BORN IN LYALLPUR IN PRE-PARTITION PUNJAB, KRISHEN KHANNA GREW UP IN LAHORE, AND STUDIED AT THE IMPERIAL SERVICE COLLEGE, ENGLAND, FROM 1938-42 AS A RUDYARD KIPLING SCHOLAR.
Returning to Lahore for a course in English literature at the Government College, he simultaneously took evening classes at the Mayo School of Art. Khanna briefly worked as a printer at Kapur Art Press, Lahore, before his family moved to Simla upon Partition. He worked at the Grindlays Bank in Bombay and Madras from 1946-61, subsequently resigning from his job to devote himself to art.
In Bombay, he became part of the extended Progressive Artists’ Group. Largely self-taught, Khanna’s art bears imprints of the traumatic experience of the socio-political chaos in the country in his youth. He first exhibited his works in 1949, when his first painting was bought by nuclear physicist Dr. Homi Bhabha, the founder director of Tata Institute of Fundamental Research. In 1955, Khanna held his first solo show at U.S.I.S., Madras. His support for the marginalised and downtrodden shines through in his paintings depicting bandwallahs, dhabas, pavement fruit-sellers, and migrant labourers in trucks.

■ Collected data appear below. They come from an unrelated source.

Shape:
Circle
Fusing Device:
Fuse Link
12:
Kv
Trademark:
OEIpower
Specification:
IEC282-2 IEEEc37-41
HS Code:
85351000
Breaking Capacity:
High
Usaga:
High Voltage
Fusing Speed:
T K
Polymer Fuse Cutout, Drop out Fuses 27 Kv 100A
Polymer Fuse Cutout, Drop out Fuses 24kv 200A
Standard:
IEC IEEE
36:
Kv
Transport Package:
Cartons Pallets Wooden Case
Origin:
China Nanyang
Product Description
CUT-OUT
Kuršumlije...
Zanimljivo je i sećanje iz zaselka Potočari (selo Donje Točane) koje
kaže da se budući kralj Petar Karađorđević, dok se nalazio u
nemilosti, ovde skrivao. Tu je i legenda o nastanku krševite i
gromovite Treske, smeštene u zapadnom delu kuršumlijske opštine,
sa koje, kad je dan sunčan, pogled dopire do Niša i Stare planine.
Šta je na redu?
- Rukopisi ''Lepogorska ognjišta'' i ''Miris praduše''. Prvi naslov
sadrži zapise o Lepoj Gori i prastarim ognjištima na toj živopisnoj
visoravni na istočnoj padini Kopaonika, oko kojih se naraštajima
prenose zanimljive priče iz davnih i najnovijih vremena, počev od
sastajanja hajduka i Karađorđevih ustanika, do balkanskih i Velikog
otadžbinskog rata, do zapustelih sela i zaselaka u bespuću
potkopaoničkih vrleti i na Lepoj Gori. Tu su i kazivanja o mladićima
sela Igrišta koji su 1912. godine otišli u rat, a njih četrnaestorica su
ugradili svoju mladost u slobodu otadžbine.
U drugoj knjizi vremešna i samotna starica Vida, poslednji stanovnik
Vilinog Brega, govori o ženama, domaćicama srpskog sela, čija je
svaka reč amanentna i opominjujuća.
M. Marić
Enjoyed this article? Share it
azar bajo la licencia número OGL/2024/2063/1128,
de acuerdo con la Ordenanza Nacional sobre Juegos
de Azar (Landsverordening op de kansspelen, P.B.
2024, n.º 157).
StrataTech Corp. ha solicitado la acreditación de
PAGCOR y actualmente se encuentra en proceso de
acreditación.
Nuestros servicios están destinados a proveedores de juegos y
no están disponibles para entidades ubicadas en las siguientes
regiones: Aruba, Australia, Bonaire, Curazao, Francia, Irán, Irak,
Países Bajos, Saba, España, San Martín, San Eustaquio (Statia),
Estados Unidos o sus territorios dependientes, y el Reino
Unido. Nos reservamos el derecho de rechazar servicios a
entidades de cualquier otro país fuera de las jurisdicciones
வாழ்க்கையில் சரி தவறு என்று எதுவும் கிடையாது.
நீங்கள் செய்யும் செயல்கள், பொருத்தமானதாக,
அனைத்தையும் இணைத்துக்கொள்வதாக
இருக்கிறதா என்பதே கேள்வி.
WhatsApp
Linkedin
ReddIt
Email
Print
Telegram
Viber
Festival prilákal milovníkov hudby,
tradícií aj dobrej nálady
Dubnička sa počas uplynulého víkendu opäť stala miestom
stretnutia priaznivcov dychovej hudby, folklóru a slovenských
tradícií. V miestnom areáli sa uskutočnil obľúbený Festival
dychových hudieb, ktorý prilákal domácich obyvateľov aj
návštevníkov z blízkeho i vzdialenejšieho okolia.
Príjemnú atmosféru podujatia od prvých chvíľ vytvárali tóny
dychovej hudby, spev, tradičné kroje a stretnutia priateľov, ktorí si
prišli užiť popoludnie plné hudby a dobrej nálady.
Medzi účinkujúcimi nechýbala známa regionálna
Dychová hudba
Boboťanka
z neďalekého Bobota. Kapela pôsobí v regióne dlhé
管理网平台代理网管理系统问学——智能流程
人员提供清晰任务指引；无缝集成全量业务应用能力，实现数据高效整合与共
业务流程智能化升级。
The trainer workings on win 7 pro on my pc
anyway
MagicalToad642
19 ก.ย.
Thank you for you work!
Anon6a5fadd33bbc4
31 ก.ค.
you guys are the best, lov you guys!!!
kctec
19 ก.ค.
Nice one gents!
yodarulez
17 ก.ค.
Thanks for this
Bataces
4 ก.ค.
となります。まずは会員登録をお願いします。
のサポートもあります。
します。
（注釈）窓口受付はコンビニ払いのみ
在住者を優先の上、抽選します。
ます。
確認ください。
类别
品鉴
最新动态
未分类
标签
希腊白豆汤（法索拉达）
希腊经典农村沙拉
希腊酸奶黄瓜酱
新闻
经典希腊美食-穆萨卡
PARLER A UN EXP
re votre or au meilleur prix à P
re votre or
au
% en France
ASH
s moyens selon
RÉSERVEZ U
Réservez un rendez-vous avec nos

In 1962, Khanna became the first Indian artist to be awarded the Council on Economic and Cultural Affairs (later renamed the John D. Rockefeller III Fund) fellowship, and was artist-in-residence at the American University in Washington in 1963-64. In 1965, he received Lalit Kala Akademi’s national award. Prominent honours bestowed upon him include the Padma Shri in 1990, the Lalit Kala Ratna in 2004, and the Padma Bhushan in 2011. He lives in Gurugram.